Fortnite è una grande parabola esistenziale: nato copiando Minecraft quando andava di moda Minecraft, è uscito troppo tardi per sfruttarne il fenomeno, ma si è riciclato inseguendo il fenomeno successivo, ossia PUBG, dopo che Epic Games aveva fallito nel copiare un altro fenomeno, quello dei MoBA, lanciando il già dimenticato... come si chiamava? Non è importante. Ciò che conta è che quando in Epic Games qualcuno pronuncia la parola "creatività", i dirigenti mettono mano al moschetto. Ma soprattutto ciò che conta è il risultato: hanno ragione e navigano nell'oro, in barba alle lamentele.

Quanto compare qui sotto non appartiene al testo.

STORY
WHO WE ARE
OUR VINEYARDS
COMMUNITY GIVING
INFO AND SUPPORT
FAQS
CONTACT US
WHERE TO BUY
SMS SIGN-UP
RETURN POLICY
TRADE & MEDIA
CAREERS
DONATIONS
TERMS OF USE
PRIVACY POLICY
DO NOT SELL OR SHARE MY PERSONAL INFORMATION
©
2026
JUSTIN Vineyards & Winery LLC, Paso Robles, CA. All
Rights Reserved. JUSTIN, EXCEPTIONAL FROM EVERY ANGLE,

Sì, perché quando ricavi più di trecento milioni di dollari al mese senza apparentemente vendere nulla hai sempre ragione, almeno sul mercato. Non è una questione di qualità o meno, ma solo di aver capito meglio degli altri cosa vuole il pubblico pagante, che sempre più vive una specie di bipolarismo per cui acquista ciò che dice di odiare e snobba ciò che dice di apprezzare. Perché molti non acquisterebbero un videogioco nemmeno sotto tortura, ma spendere dei soldi per un costumino figo da sfoggiare online di fronte ad altri esseri umani non gli sembra poi un grosso spreco. Insomma, Gianluca Vacchi non ha inventato nulla. Sia chiaro: i soldi sono loro e ci fanno quello che vogliono. Di nostro possiamo solo far notare che ciò che anni fa sembrava un'assurdità, oggi è di fatto il nucleo fondante dei discorsi economici dell'intera industria: come li vendiamo i costumini agli scemi? Messa così sembra brutale, ma vi assicuriamo che la realtà è molto peggiore.

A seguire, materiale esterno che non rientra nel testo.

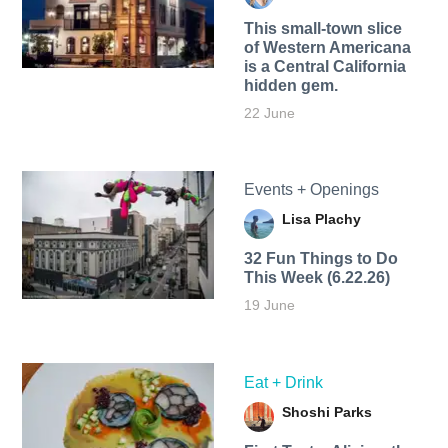
This small-town slice
of Western Americana
is a Central California
hidden gem.
22 June
Events + Openings
Lisa Plachy
32 Fun Things to Do
This Week (6.22.26)
19 June
Eat + Drink
Shoshi Parks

Tanta redditizia coprofagia attira ovviamente tutti quelli che sono alla ricerca della loro fetta di benessere e che incidentalmente sappiano sviluppare anche dei videogiochi. Vi sembra un fenomeno nuovo quello delle copie spudorate? Provate a contare quanti cloni di Pac-Man o Space Invaders furono lanciati sul mercato nei primi anni '80 e poi tornate qui. Va bene anche se vi si è rotto il pallottoliere, basta che vi siate fatti un'idea di come hanno sempre funzionato le cose in questa, come in tutte le altre industrie dell'intrattenimento. E qui arriviamo alla domanda del titolo: se tutti giocano a Fortnite comprando vestitini, perché altri sviluppatori non dovrebbero fare altri Fortnite vendendo altri vestitini?

Andate da un investitore e ditegli: "Oh, piantala di accoppiarti con prostitute minorenni sul tuo yacht battente isole Cayman che ho qui un progetto incredibile per un titolo innovativo e pieno di creatività. Il rischio è alto perché è un'idea completamente nuova, ma può essere davvero rivoluzionario e può portare avanti il medium videoludico in termini espressivi e culturali, ottenendo grandi consensi di pubblico e di critica. Me lo finanzi?" oppure "Oh illustrissimo genio della finanza che incidentalmente apponi il tuo glande in membra che se fossi povero ti costerebbero la galera, me lo finanzi un clone di quel gioco là che incassa 300 milioni di dollari al mese? Proviamo a pigliarci una fetta?" Secondo voi a quale proposta reagirà meglio?

In parte dipende da quanto costa lo yacht e da quanto ha speso per la prostituta, ovviamente, ma è normale che sarà più propenso ad andare sul sicuro che a lanciarsi nel vuoto. Sommate decine di finanziatori che vogliono andare sul sicuro e avrete cloni di Fortnite che escono dalle fottute pareti, come qualche anno fa dalle fottute pareti uscivano cloni di Minecraft e di League of Legends, o cloni di Super Mario Bros. e Doom, per citare un paio di fenomeni commerciali più vecchi. Insomma, perché nel 2018 ci stupiamo ancora che il mercato lo faccia il mercato, ossia che le scelte di spesa dei clienti siano determinanti per indirizzare le scelte di chi produce? In sostanza di cosa ci lamentiamo?